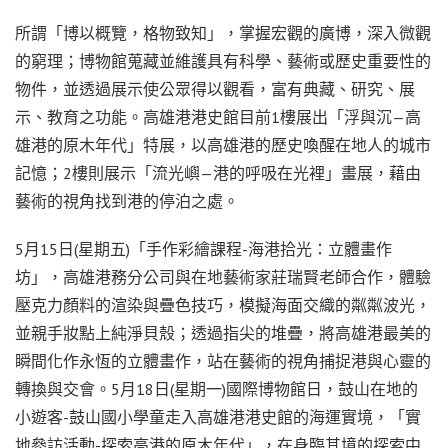
所謂「博以概覽，格物致知」，掌握宏觀的廣博，深入微觀
的窮理；博物館蒐藏並維護具有科學、藝術或歷史重要性的
物件，並透過展示使公眾得以觀看，富有典藏、研究、展
示、教育之功能。高雄港港史館目前1樓展出「浮與沉—高
雄港的原木年代」特展，以高雄港的歷史喚醒在地人的城市
記憶；2樓則展示「流光嶼—港的呼吸在光裡」畫展，藉由
藝術的視角找到港的停泊之處。
5月15日(星期五)「手作彩繪課程-海港拾光：立體畫作
坊」，高雄港務分公司與在地藝術家莊瑞賢老師合作，體驗
壓克力顏料的渲染與疊色技巧，模擬海面交織的粼粼波光，
並親手妝點上純淨貝殼；透過指尖的堆疊，將高雄港最美的
瞬間化作永恆的立體畫作，站在藝術的視角捕捉港與心靈的
轉換與交會。5月18日(星期一)國際博物館日，鼓山在地的
小遊客-鼓山國小學童走入高雄港港史館的海運實境，「實
地參訪活動-探索高港的原木年代」，在身臨其境的探索中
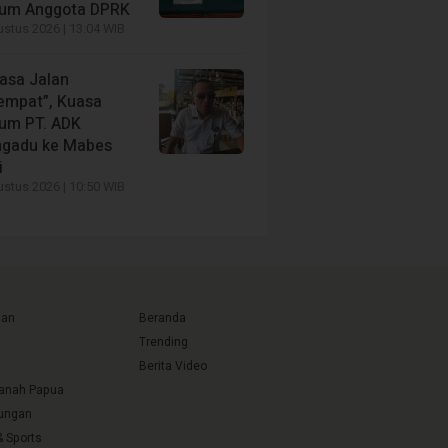
um Anggota DPRK
stus 2026 | 13:04 WIB
asa Jalan
tempat”, Kuasa
um PT. ADK
gadu ke Mabes
i
stus 2026 | 10:50 WIB
uan
Beranda
Trending
Berita Video
Tanah Papua
ungan
& Sports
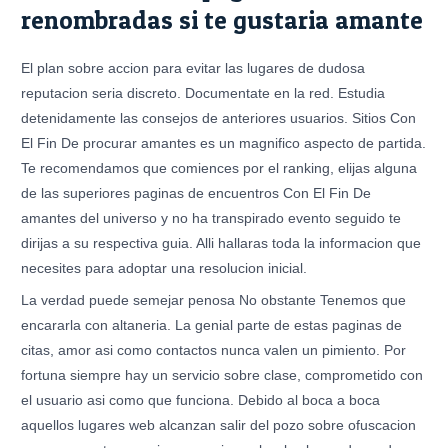
renombradas si te gustaria amante
El plan sobre accion para evitar las lugares de dudosa
reputacion seri­a discreto.
Documentate en la red. Estudia
detenidamente las consejos de anteriores usuarios. Sitios Con
El Fin De procurar amantes es un magnifico aspecto de partida.
Te recomendamos que comiences por el ranking, elijas alguna
de las superiores paginas de encuentros Con El Fin De
amantes del universo y no ha transpirado evento seguido te
dirijas a su respectiva guia. Alli hallaras toda la informacion que
necesites para adoptar una resolucion inicial.
La verdad puede semejar penosa No obstante Tenemos que
encararla con altaneria. La genial parte de estas paginas de
citas, amor asi­ como contactos nunca valen un pimiento. Por
fortuna siempre hay un servicio sobre clase, comprometido con
el usuario asi­ como que funciona. Debido al boca a boca
aquellos lugares web alcanzan salir del pozo sobre ofuscacion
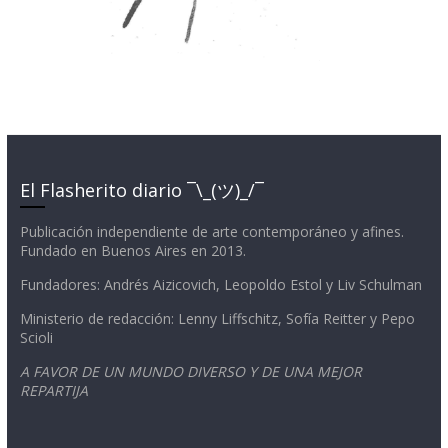
El Flasherito diario ¯\_(ツ)_/¯
Publicación independiente de arte contemporáneo y afines.
Fundado en Buenos Aires en 2013.
Fundadores: Andrés Aizicovich, Leopoldo Estol y Liv Schulman
Ministerio de redacción: Lenny Liffschitz, Sofía Reitter y Pepo
Scioli
A FAVOR DE UN MUNDO DIVERSO Y DE UNA MEJOR
REPARTIJA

## [PROBLEM STATEMENT]
The records above need to be copied exactly, though not their pictures.

## [RESULT FOR THIS EXERCISE]
所謂「博以概覽，格物致知」，掌握宏觀的廣博，深入微觀
的窮理；博物館蒐藏並維護具有科學、藝術或歷史重要性的
物件，並透過展示使公眾得以觀看，富有典藏、研究、展
示、教育之功能。高雄港港史館目前1樓展出「浮與沉—高
雄港的原木年代」特展，以高雄港的歷史喚醒在地人的城市
記憶；2樓則展示「流光嶼—港的呼吸在光裡」畫展，藉由
藝術的視角找到港的停泊之處。
5月15日(星期五)「手作彩繪課程-海港拾光：立體畫作
坊」，高雄港務分公司與在地藝術家莊瑞賢老師合作，體驗
壓克力顏料的渲染與疊色技巧，模擬海面交織的粼粼波光，
並親手妝點上純淨貝殼；透過指尖的堆疊，將高雄港最美的
瞬間化作永恆的立體畫作，站在藝術的視角捕捉港與心靈的
轉換與交會。5月18日(星期一)國際博物館日，鼓山在地的
小遊客-鼓山國小學童走入高雄港港史館的海運實境，「實
地參訪活動-探索高港的原木年代」，在身臨其境的探索中
um Anggota DPRK
stus 2026 | 13:04 WIB
asa Jalan
tempat”, Kuasa
um PT. ADK
gadu ke Mabes
i
stus 2026 | 10:50 WIB
uan
Beranda
Trending
Berita Video
Tanah Papua
ungan
& Sports
renombradas si te gustaria amante
El plan sobre accion para evitar las lugares de dudosa
reputacion seri­a discreto.
Documentate en la red. Estudia
detenidamente las consejos de anteriores usuarios. Sitios Con
El Fin De procurar amantes es un magnifico aspecto de partida.
Te recomendamos que comiences por el ranking, elijas alguna
de las superiores paginas de encuentros Con El Fin De
amantes del universo y no ha transpirado evento seguido te
dirijas a su respectiva guia. Alli hallaras toda la informacion que
necesites para adoptar una resolucion inicial.
La verdad puede semejar penosa No obstante Tenemos que
encararla con altaneria. La genial parte de estas paginas de
citas, amor asi­ como contactos nunca valen un pimiento. Por
fortuna siempre hay un servicio sobre clase, comprometido con
el usuario asi­ como que funciona. Debido al boca a boca
aquellos lugares web alcanzan salir del pozo sobre ofuscacion
El Flasherito diario ¯\_(ツ)_/¯
Publicación independiente de arte contemporáneo y afines.
Fundado en Buenos Aires en 2013.
Fundadores: Andrés Aizicovich, Leopoldo Estol y Liv Schulman
Ministerio de redacción: Lenny Liffschitz, Sofía Reitter y Pepo
Scioli
A FAVOR DE UN MUNDO DIVERSO Y DE UNA MEJOR
REPARTIJA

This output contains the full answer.